Des villes plus humaines, une priorité pour l’action publique
54% de la population mondiale habite actuellement en milieu urbain. Ce taux pourrait grimper à 66% d’ici 2050. Habiter en ville s’accompagne souvent d’un sentiment de solitude élevé. 70% des citadins en souffrent[1]. L’urbanisation nous permet donc de vivre plus nombreux au sein du même endroit, mais plus seuls… Quel paradoxe ! Au-delà des enjeux de durabilité et des différents modèles urbains (green, smart, villes solaires…), il nous semble que cet enjeu du lien développé entre les habitants est un enjeu fondamental – qui peut d’ailleurs dénouer d’autres difficultés.
C’est la raison pour laquelle nous proposons une nouvelle vision de la ville, axée sur la qualité de vie de ses usagers : la ville reliante, les linking cities. Ce modèle place le développement des liens (entre habitants, avec la nature, entre les générations, entre les quartiers…) au cœur du projet urbain.
Une vision humaine de la ville
L’érection de gratte-ciels, d’autoroutes urbaines, de vastes esplanades a longtemps guidé l’action des urbanistes. Trop souvent toutefois, l’attention portée sur les symboles architecturaux a primé sur une considération plus essentielle : que se passe-t-il entre ces objets d’architecture ? Pour le dire simplement : pourquoi se sent-on bien ou non dans une ville ? À Bruxelles, nous connaissons bien ces ruptures dans la ville : un canal, des autoroutes urbaines, des passages sous voie, des chancres ou des grands ilots de nature industrielle hermétiques qui limitent la porosité de la ville et dès lors les échanges entre ses habitants.
La bonne nouvelle est que les aménagements physiques ont un réel impact sur les comportements, les mentalités et l’interaction des usagers de cet espace.

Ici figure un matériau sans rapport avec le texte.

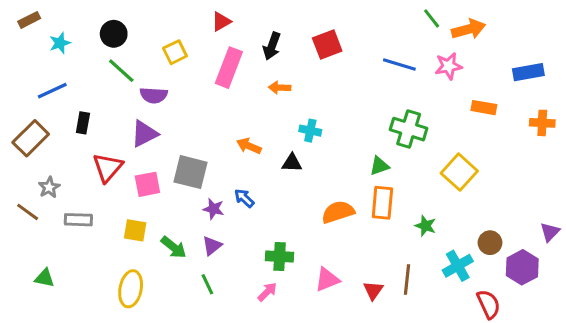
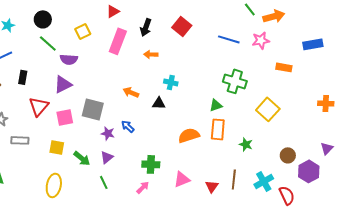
red square: (327, 45) -> (182, 26), turned -30
orange cross: (542, 123) -> (326, 103), moved
cyan cross: (458, 266) -> (264, 181), moved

Lorsqu’une cour intérieure apporte intimité et possibilités de rencontre, des solidarités neuves naissent entre les habitants qui entourent cette cour. Si les trottoirs sont élargis et que les rues sont animées, le nombre de passants augmente. Or les usagers modifient avec une rapidité parfois étonnante leurs comportements suite à de nouveaux aménagements.
Pour que l’échelle des aménagements soit respectée, il convient dès lors d’aborder la question sous une approche par quartiers, afin de développer des « villages en ville ». Ces villages urbains, dotés d’une identité propre sont susceptibles de favoriser un sentiment d’appartenance de ses habitants et usagers, et ainsi de développer des solidarités interpersonnelles. Une sociologue strasbourgeoise, Valérie Lebois, a analysé l’impact de ces aménagements[2]. Elle a notamment pu démontrer comment un couple de personnes âgées est resté autonome grâce aux contacts nouveaux développés dans un logement articulé autour d’une cour semi-privative, propice aux bavardages et échanges entre voisins.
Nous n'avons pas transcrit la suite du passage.